On January 15th, 2015 Swiss national Bank (SNB) created havoc in financial markets by removing the Euro peg abruptly without any prior warning. SNB just two days ago assured market participants about the peg’s stay. That day, franc at one point was up 40% against Euro.

  • Brokers large and small, retail traders taken a hit on that day, creating panic in the market. Forex broker Alpari announced bankruptcy whereas FXCM took a hit of $225 million and was on the verge of bankruptcy.
  • FXCM since then sold its Japanese arm to Rakuten securities for $62 million. FXCM sold Faros trading to Jefferies for an undisclosed amount.
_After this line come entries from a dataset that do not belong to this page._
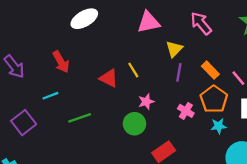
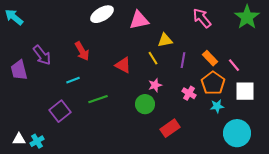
pink triangle: (149, 22) -> (139, 20), moved
yellow triangle: (174, 49) -> (165, 40), moved, turned 35
yellow line: (133, 70) -> (153, 58), moved
purple square: (24, 123) -> (60, 111), moved

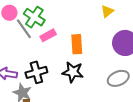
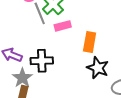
black star: (73, 72) -> (98, 68), moved

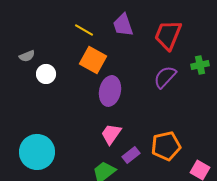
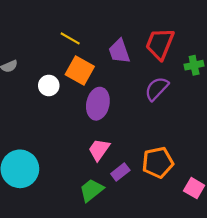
purple trapezoid: (123, 25) -> (119, 51), moved
green cross: (200, 65) -> (194, 65), moved
white circle: (46, 74) -> (49, 85), moved

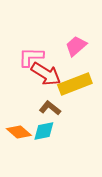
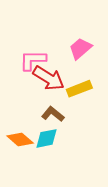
yellow rectangle: (75, 84) -> (79, 89), size x0.7

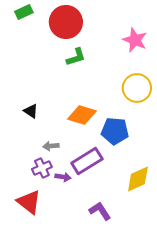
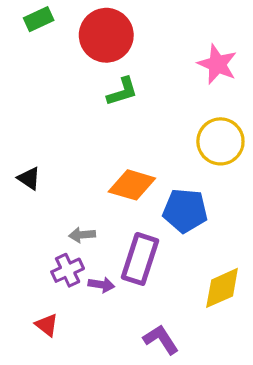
black triangle: (31, 111) -> (29, 178), moved
purple rectangle: (87, 161) -> (140, 259), turned -40
red triangle: (29, 202) -> (47, 325), size x0.6

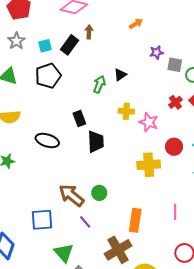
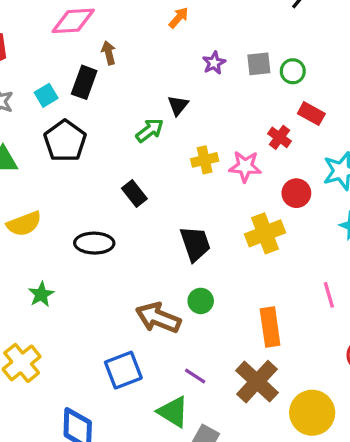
purple star: (156, 52) -> (214, 63), moved
green arrow: (99, 84) -> (150, 130), turned 48
red cross: (175, 102) -> (280, 137), moved
black trapezoid: (96, 142) -> (195, 244), moved
purple line: (85, 222) -> (195, 376), moved

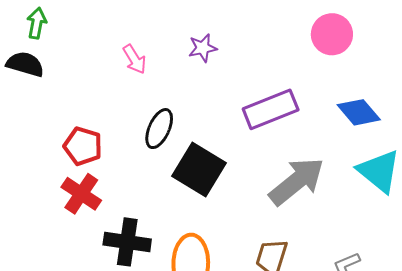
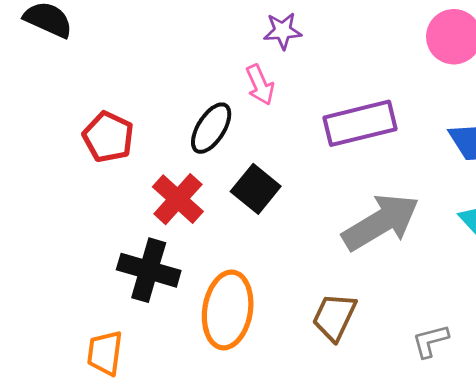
pink arrow: (135, 59) -> (260, 85), moved
black square: (199, 170) -> (256, 189), size x0.7
red cross: (81, 194) -> (178, 199), moved

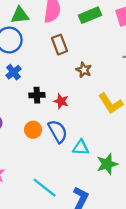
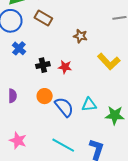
brown rectangle: (60, 45) -> (43, 18), moved, turned -30
blue semicircle: (58, 131) -> (64, 107), moved
green star: (107, 164) -> (115, 115), turned 30

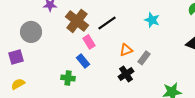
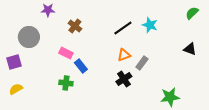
brown cross: (77, 21) -> (75, 26), size x0.6
black line: (107, 23) -> (123, 28), moved
pink rectangle: (89, 42) -> (66, 53), moved, turned -32

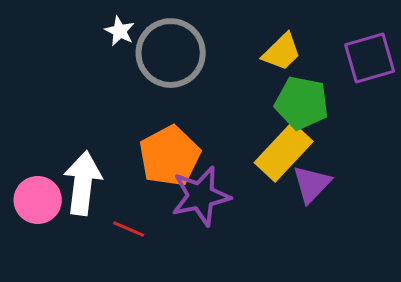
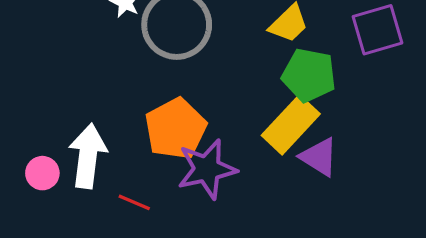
purple triangle: (312, 184) -> (319, 157), turned -42
pink circle: (38, 200) -> (42, 173), size x0.7

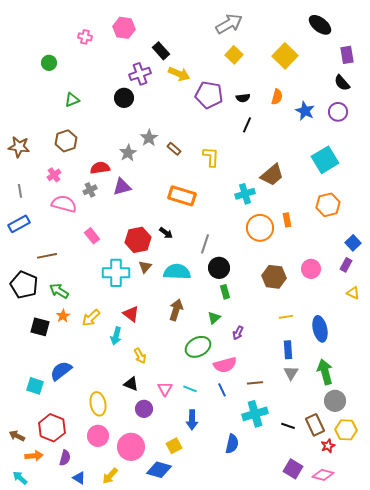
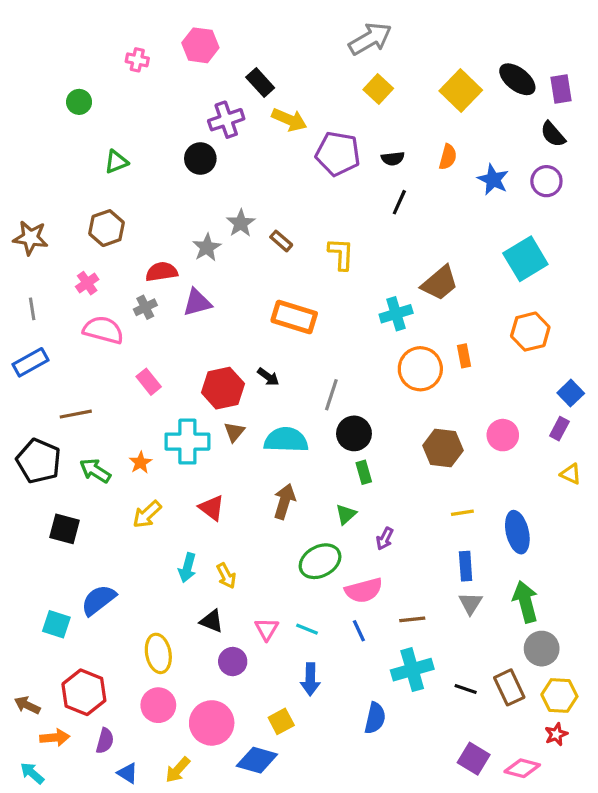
black ellipse: (320, 25) -> (517, 79), moved
orange star: (63, 316) -> (140, 463), moved
cyan arrow: (116, 336) -> (187, 568), moved
red star: (328, 446) -> (556, 734), moved

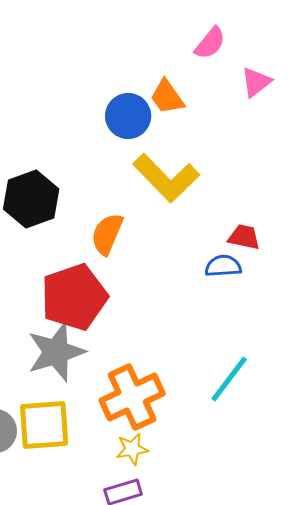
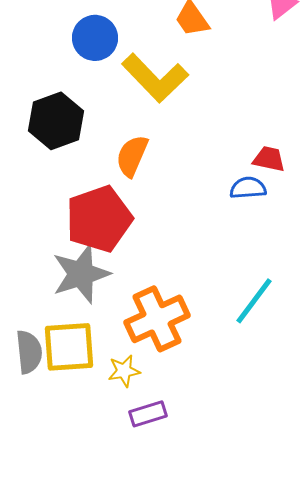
blue circle: (128, 116) -> (95, 38), moved
yellow L-shape: (166, 178) -> (155, 78), moved
yellow star: (132, 449) -> (124, 371), moved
It is now looking to sell more assets like FastMatch, its HFT platform of which it owns 35%. It is also planning to sell V3 markets and Lucid markets.

Prior to the peg crisis FXCM was considered as the one of the top brokers in the retail markets, which was showing potential in interbank market. FXCM still have potential, however lost the aura.

Lessons and takeaways –

  • Having a credible broker may not be enough as adverse shock in the market can take out any body as seen in the case of Alpari, Lehman Brothers, MF Global over and over again.
  • Keeping stop loss in place are very essential, however Swiss shocker shows that may not be enough. Many Stop loss trades were not executed due to lack of liquidity during the event.

What to do?

  • Choosing the right leverage is of utmost importance.
  • For example one has $100, uses 3:1 leverage and ends up taking position $300 worth of securities. 10% change in the price and net cash drops by $30, however one survives to try another day but use 10:1 leverage and with 10% change total cash is wiped out.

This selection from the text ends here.